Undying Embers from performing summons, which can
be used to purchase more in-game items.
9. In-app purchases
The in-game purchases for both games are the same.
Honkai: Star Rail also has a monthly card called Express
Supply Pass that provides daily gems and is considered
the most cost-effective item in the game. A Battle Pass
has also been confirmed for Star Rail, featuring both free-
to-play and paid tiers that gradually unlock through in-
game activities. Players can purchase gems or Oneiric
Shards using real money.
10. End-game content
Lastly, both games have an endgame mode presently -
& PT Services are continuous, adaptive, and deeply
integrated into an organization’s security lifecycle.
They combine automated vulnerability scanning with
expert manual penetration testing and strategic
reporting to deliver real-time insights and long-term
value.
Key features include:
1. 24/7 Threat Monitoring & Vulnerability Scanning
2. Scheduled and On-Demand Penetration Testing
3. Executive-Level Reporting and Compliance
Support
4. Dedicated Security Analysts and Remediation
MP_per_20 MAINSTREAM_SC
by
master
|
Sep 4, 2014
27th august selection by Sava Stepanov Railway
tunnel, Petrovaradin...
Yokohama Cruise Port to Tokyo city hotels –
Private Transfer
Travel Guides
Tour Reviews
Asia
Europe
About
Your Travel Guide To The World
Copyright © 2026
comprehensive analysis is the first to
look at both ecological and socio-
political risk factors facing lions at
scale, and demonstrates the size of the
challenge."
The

-*-*-

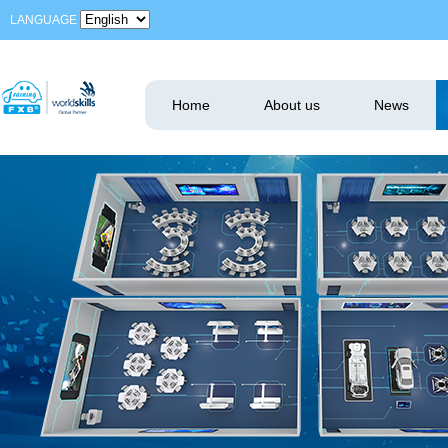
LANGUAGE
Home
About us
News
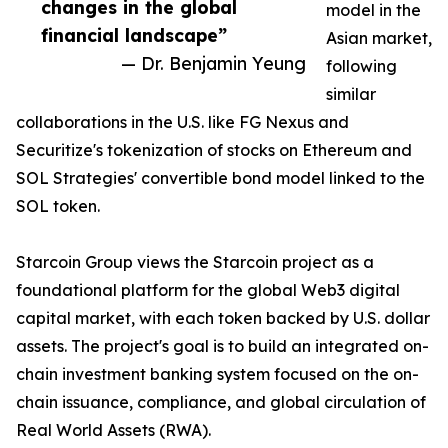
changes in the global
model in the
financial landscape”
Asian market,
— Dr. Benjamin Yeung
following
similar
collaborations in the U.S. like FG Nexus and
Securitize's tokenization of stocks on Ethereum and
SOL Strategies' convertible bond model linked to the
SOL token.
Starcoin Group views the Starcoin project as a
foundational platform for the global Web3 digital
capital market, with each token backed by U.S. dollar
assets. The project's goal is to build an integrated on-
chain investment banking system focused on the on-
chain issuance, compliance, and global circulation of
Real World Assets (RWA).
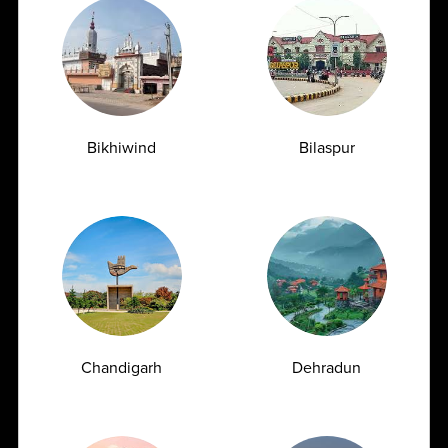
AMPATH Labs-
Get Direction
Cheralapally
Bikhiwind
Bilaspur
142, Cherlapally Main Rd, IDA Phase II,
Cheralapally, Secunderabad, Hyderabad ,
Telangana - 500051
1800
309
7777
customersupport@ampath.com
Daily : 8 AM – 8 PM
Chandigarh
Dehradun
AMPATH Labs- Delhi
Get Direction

-*-*-

▶ _Exercise_
Nothing but a number should be given: the tally of lines in the listing that contain "chain".

▶ _Reply to the task_
2